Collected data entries

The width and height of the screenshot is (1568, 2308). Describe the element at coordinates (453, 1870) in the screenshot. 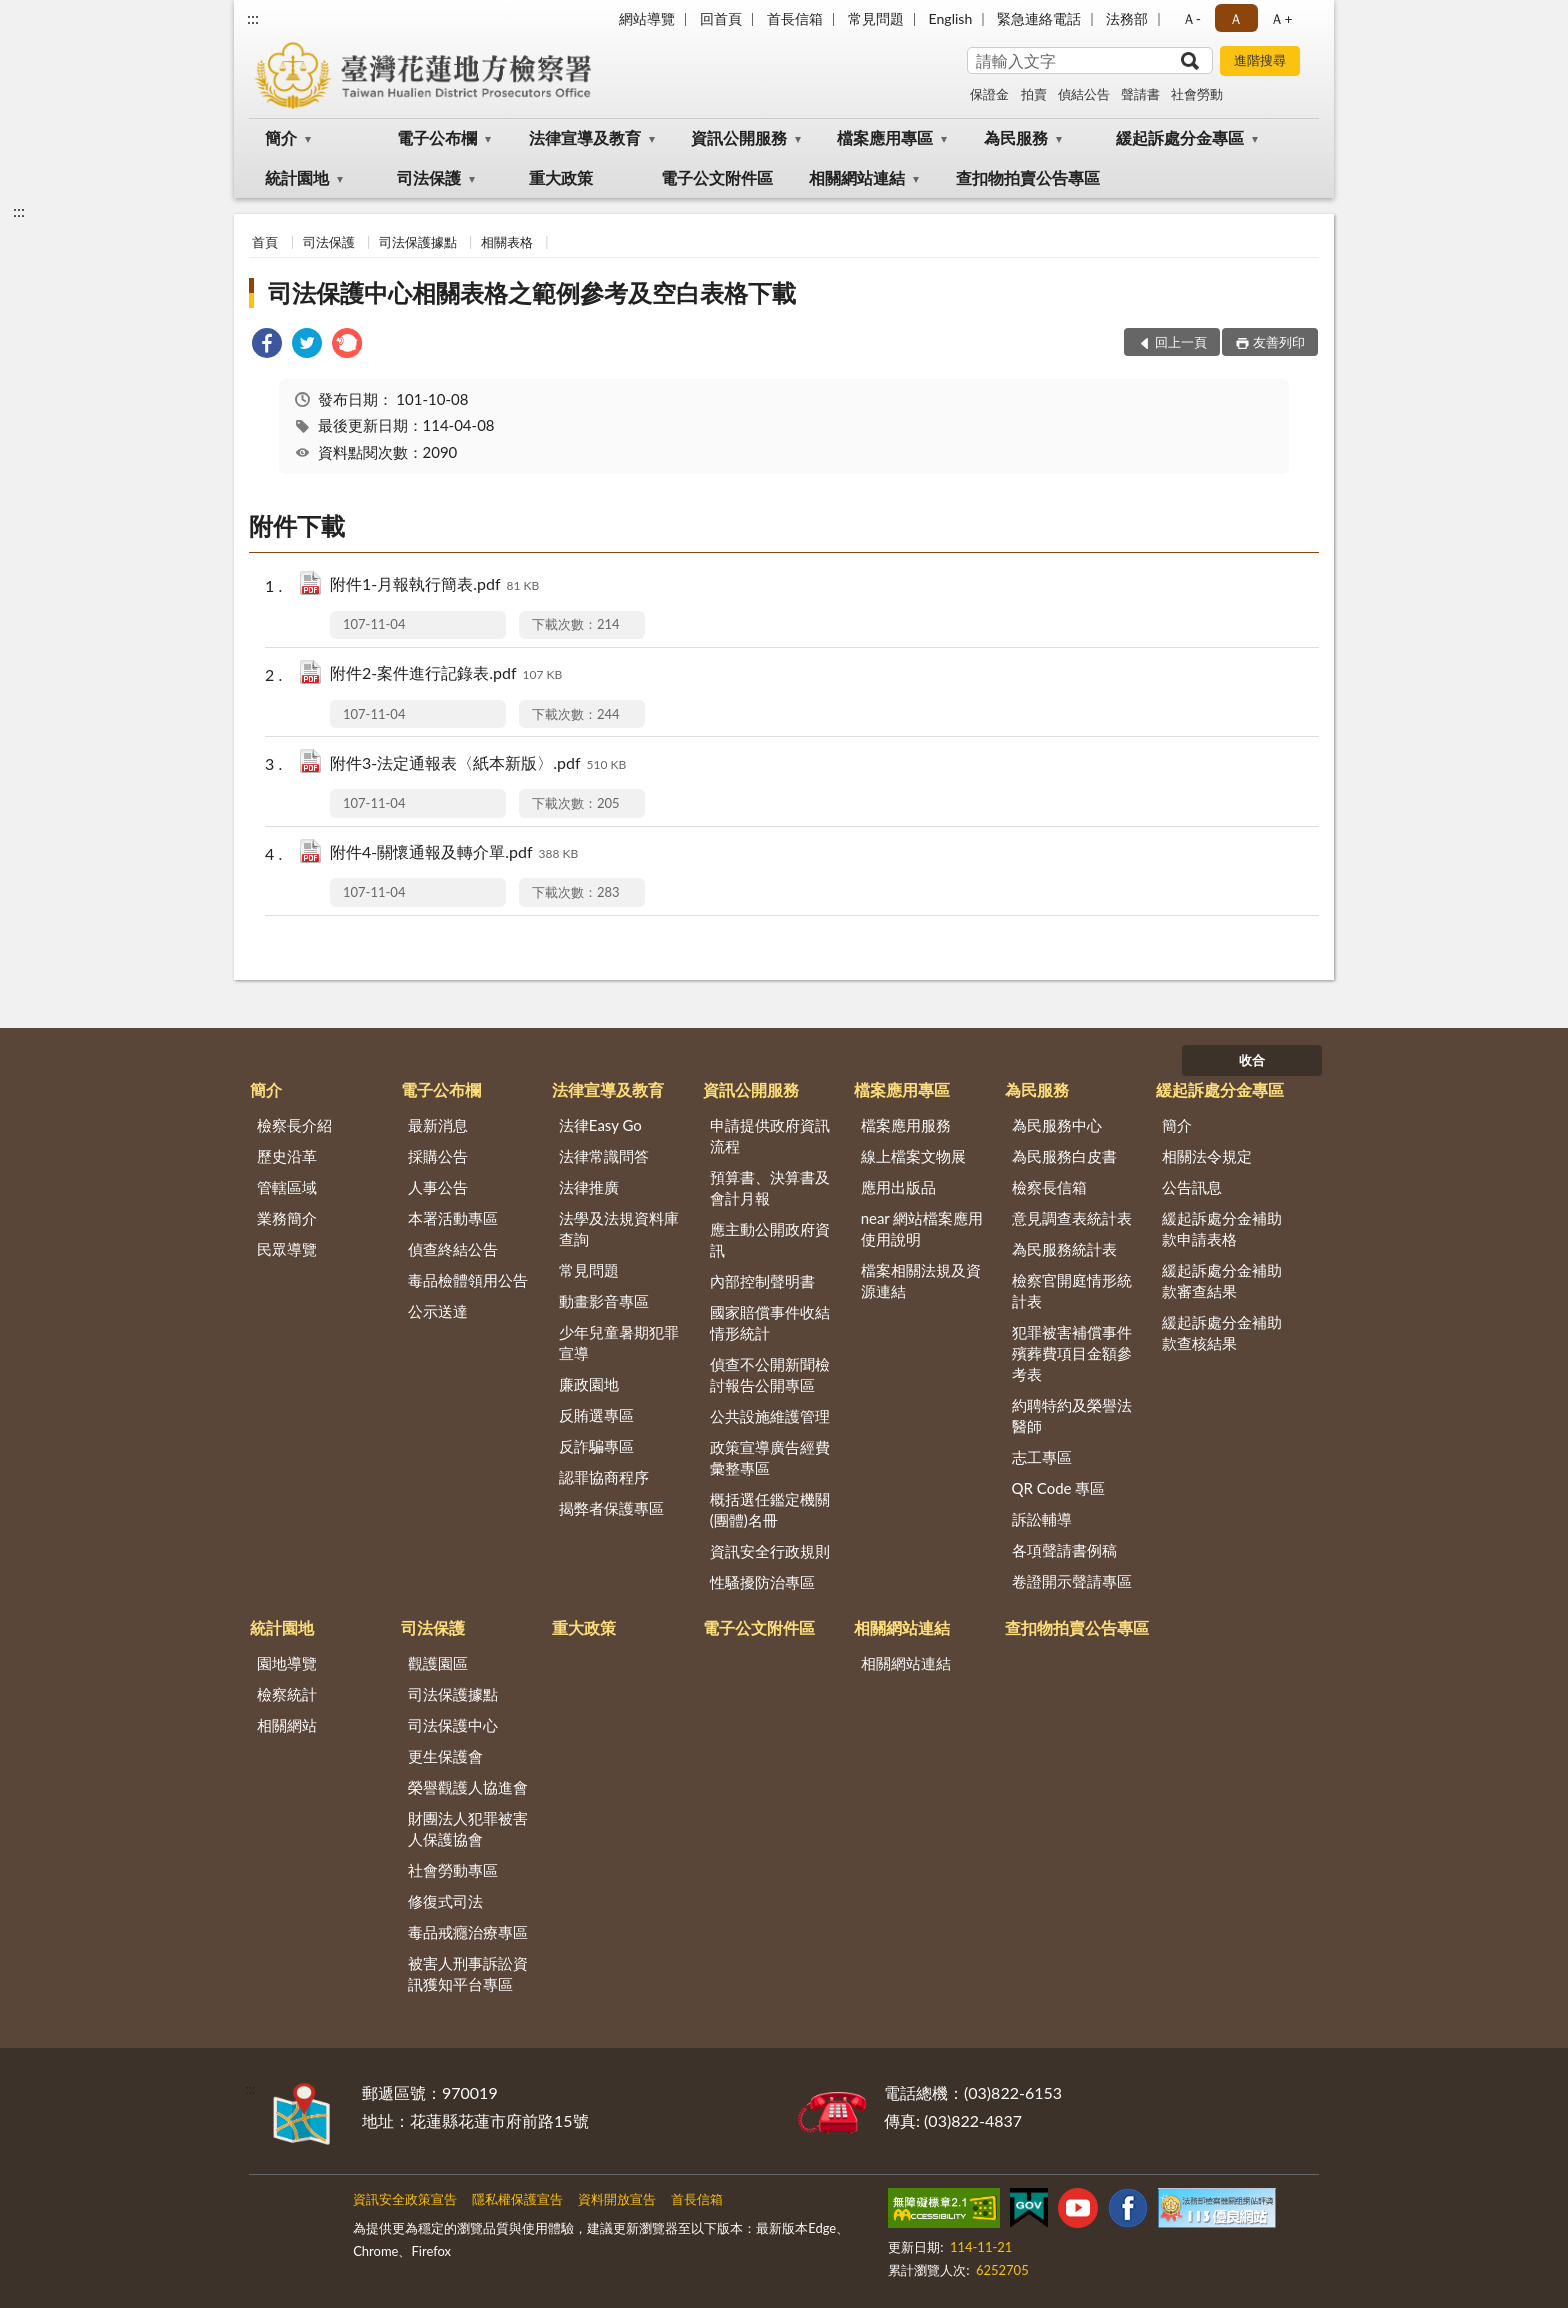

I see `社會勞動專區` at that location.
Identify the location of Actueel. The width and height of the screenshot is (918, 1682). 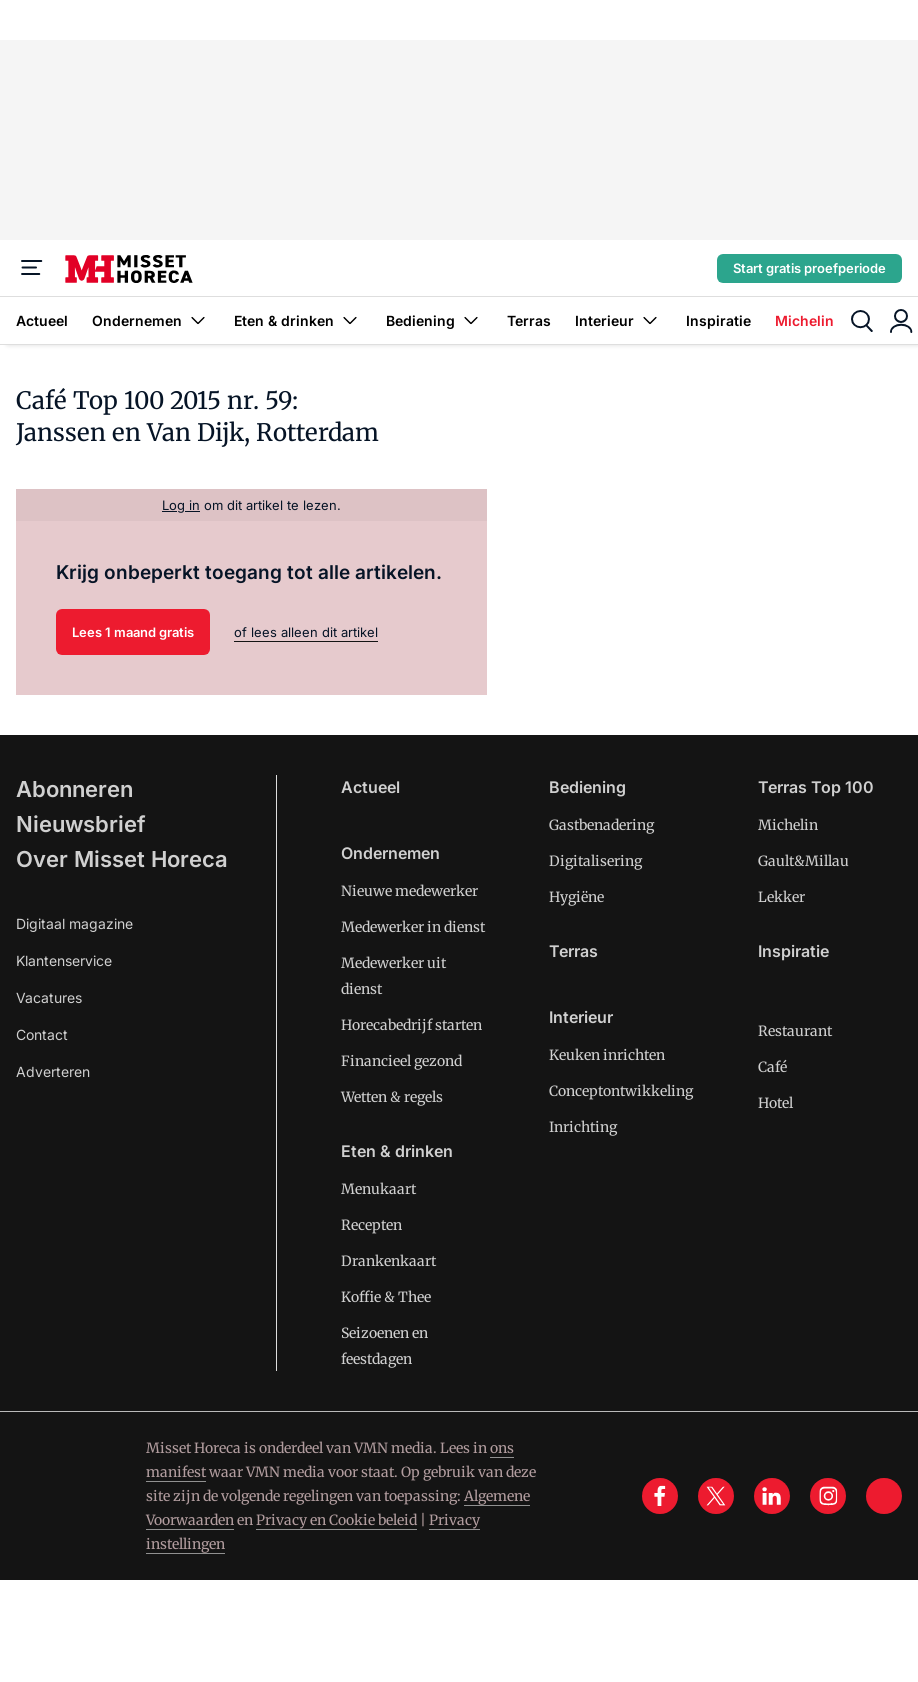
(42, 320).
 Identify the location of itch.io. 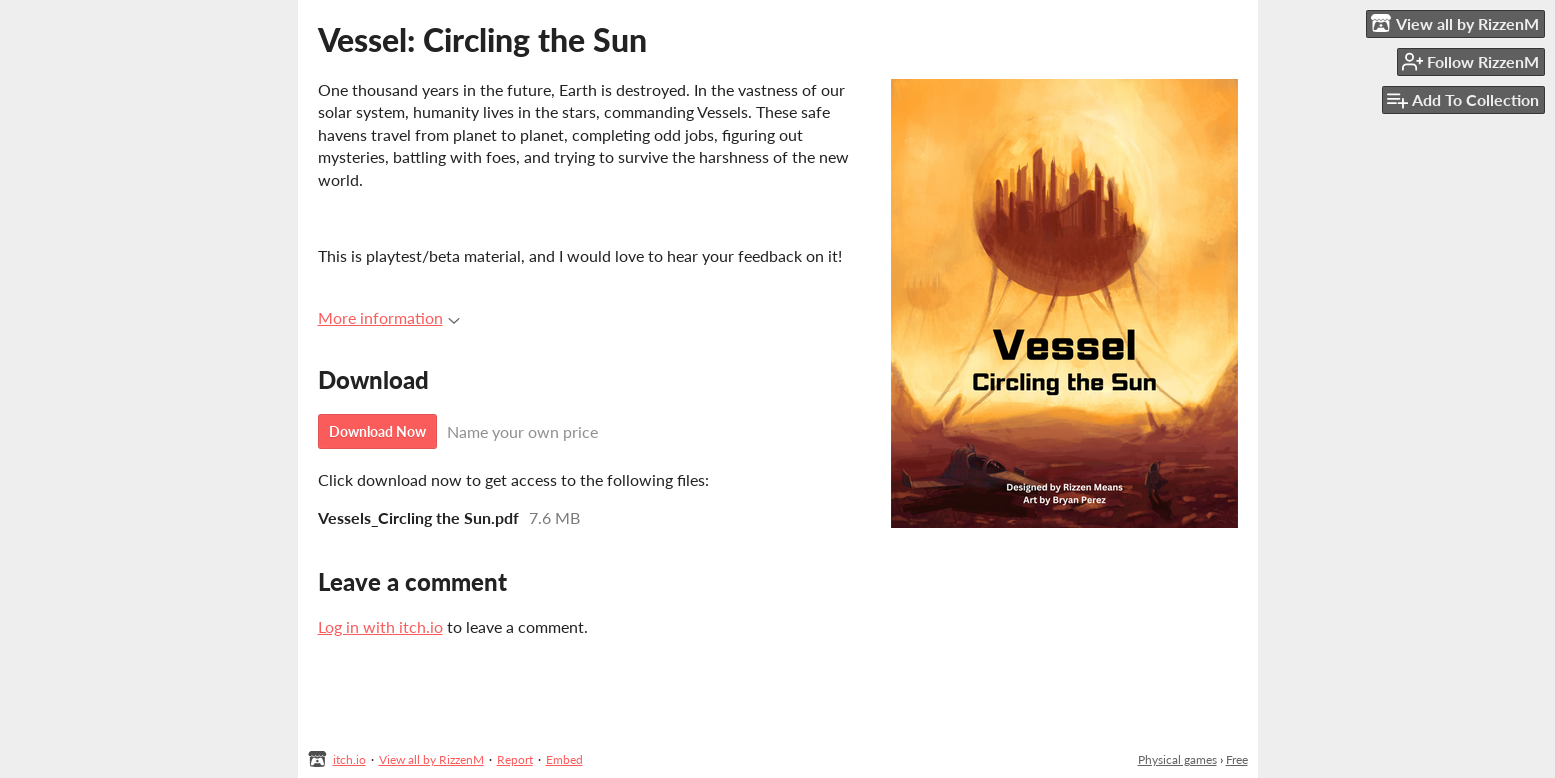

- _Exercise details_
Leave out all images, then reproduce the entries above exactly.

- _Your response_
The width and height of the screenshot is (1568, 2308). Describe the element at coordinates (453, 1870) in the screenshot. 

I see `社會勞動專區` at that location.
Identify the location of Actueel. The width and height of the screenshot is (918, 1682). 
(42, 320).
 Identify the location of itch.io. 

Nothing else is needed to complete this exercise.